TranscriptomeAsmONT - aechchiki/SIB_LongReadsWorkshop_Zurich18 GitHub Wiki
Section: Long-reads Transcriptome [3/4].
The Iso-Seq pipeline cannot be used as it is for MinION raw reads, mainly because of two reasons. First, the raw files are organized in different HDF raw data format (as you previously saw in the read extraction section), and second because the error profile of the consensus reads is quite different. The error rate is also evolving very fast (lowering) with the improvement of the chemistry and/or the model for basecalling. You could see that already comparing the 2D and the 1D2 datasets.
Keeping it at this pace, error correction will soon this will not even be a necessary step!
At this stage, we can't do better than consider as "transcriptome" the content of the consensus file. This is still the best (and unique) way to get the best transcriptome-wide long-read dataset so far!
We will just have to discard the non-full 2D/reads (e.g. those "complement/template" reads). You can do this simply using bash tools.
# in case you need backup to start from
wget https://drive.switch.ch/index.php/s/aNgUMK2k74XeFHs/download -O poretools_out.fastq.gz # don't forget to unzip!

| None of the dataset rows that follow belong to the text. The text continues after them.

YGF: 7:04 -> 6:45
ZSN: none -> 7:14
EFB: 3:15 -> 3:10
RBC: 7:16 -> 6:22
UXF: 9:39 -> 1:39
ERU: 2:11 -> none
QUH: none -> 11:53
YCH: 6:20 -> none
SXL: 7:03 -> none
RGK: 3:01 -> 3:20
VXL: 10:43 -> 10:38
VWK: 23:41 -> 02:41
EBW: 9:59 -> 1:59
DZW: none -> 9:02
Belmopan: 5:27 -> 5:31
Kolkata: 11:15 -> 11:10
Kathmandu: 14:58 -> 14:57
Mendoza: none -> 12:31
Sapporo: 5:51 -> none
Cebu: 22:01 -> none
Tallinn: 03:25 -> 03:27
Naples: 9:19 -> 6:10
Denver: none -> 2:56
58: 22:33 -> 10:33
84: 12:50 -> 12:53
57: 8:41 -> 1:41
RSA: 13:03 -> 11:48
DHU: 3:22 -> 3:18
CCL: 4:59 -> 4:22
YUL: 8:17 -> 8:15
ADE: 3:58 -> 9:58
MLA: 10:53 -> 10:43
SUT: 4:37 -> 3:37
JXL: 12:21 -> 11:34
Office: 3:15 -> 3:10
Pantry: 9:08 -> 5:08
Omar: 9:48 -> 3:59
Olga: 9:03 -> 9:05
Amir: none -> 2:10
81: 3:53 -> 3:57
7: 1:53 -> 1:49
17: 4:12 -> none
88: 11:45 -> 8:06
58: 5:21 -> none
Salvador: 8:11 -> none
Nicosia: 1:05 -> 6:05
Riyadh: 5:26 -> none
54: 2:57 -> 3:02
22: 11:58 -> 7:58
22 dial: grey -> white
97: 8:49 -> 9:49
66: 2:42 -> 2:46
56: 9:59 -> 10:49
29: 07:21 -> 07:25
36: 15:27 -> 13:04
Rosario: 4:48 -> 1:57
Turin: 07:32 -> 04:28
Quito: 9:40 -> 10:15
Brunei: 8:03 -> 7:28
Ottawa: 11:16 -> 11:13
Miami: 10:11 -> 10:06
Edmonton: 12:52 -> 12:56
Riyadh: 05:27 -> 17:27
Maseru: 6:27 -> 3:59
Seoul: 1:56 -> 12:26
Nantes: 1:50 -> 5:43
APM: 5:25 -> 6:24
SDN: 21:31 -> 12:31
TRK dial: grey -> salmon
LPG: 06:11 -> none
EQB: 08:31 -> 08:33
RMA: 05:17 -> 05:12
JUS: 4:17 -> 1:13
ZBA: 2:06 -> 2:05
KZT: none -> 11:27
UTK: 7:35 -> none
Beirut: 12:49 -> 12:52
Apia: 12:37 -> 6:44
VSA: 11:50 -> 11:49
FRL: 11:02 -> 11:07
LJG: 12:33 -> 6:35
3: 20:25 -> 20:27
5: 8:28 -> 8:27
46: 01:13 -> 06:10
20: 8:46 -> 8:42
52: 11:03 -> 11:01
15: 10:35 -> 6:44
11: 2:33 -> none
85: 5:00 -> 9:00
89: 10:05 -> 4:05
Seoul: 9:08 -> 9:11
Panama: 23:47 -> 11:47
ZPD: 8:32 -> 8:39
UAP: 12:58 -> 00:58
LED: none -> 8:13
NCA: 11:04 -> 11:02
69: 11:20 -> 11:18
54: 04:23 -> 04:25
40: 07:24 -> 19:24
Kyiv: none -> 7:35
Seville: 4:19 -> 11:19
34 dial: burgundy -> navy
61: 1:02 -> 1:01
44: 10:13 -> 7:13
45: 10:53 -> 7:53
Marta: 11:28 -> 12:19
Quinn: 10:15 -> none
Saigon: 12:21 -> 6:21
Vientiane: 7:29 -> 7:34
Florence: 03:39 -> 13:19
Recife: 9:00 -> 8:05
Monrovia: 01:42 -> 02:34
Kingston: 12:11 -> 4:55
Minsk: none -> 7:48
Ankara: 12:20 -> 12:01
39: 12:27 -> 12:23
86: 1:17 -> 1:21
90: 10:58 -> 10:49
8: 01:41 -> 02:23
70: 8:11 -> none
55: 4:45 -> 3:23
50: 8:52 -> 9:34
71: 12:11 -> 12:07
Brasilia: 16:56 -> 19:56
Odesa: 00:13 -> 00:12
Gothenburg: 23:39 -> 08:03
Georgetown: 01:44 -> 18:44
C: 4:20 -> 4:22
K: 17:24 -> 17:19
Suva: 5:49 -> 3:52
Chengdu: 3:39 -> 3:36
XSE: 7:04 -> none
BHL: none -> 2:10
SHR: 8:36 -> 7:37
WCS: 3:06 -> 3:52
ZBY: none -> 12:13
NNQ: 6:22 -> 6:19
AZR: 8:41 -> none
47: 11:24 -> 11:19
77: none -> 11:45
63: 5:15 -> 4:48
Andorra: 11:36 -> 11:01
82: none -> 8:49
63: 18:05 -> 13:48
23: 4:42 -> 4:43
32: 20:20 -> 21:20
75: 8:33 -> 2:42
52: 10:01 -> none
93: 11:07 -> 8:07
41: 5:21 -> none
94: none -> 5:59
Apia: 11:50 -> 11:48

# simplification: convert to fasta
cat <file.fastq> | awk '{if(NR%4==1) {printf(">%s\n",substr($0,2));} else if(NR%4==2) print;}' > <file.fasta>
# select fasta (id/reads) by pattern
cat <file.fasta> | awk '/_Basecall_2D_2d/{nr[NR]; nr[NR+1]}; NR in nr' > <only_2D.fasta>
For the new 1D2 technology, you have already your file ready. Remember! you downloaded 2 files: "_ncorr" (which contains the full run) and another one (which contains the "consensus" only).
# in case you need backup:
wget https://drive.switch.ch/index.php/s/af5fz2MwzeGpHBF/download -O ONT_RNA_1D2.fastq.gz
With the very best of your long-reads transcriptome only!
NOTE: this is NOT advised if your dataset contains data from genes with multiple transcript isoforms. You can anyways test it on your subset (won't cause any harm, just collpase eventually close isoforms).
We will present here a method allowing to correct the MinION reads using the first step of Canu, a software that is mainly used for genome assembly (as you previously saw in the genome assembly-Canu session). You can use this approach to correct DNA reads too, with some parameter tuning.
If you are interested in aspects of error correction, we suggest you to take a look on this report, listing and evaluating the most common error correction software. Here, the authors presented both hybrid and non-hybrid correctors. Hybrid methods use complementary short-reads data, while non-hybrid approaches self-correct reads by exploiting overlap of high-coverage data.
Data are the same as here before.
We will achieve error correction through three steps: (1) selecting the best reads overlap to use for correction, (2) estimating corrected read length, and (3) generating corrected reads. All this is provided when canu
is run with the -correct
parameter.
canu -correct -p <correct> -d . genomeSize=61000000 -nanopore-raw <file.fasta/q> useGrid=false stopOnReadQuality=false
# -correct: to compute only read correction, no trimming or assembly
# -p: prefix of canu output
# -d: directory to canu output
# genomeSize: estimated assembly size, in our case, transcriptome size
# -nanopore-raw: error profile tuning for minion raw reads
# useGrid=False: disable default LSF
# stopOnReadQuality=false: avoid gatekeeper module to halt as too many of the input reads have been
discarded for the correction - suggested as parameter to avoid program crash as suggested in log, might not be essential for the subset
In case correction went wrong, here is a backup:
wget https://drive.switch.ch/index.php/s/15CrVZKlo2ZOHaN/download -O corrected.fasta.gz
How does the content of this directory compare with the Canu directory that we had for genome assembly? Why are they different?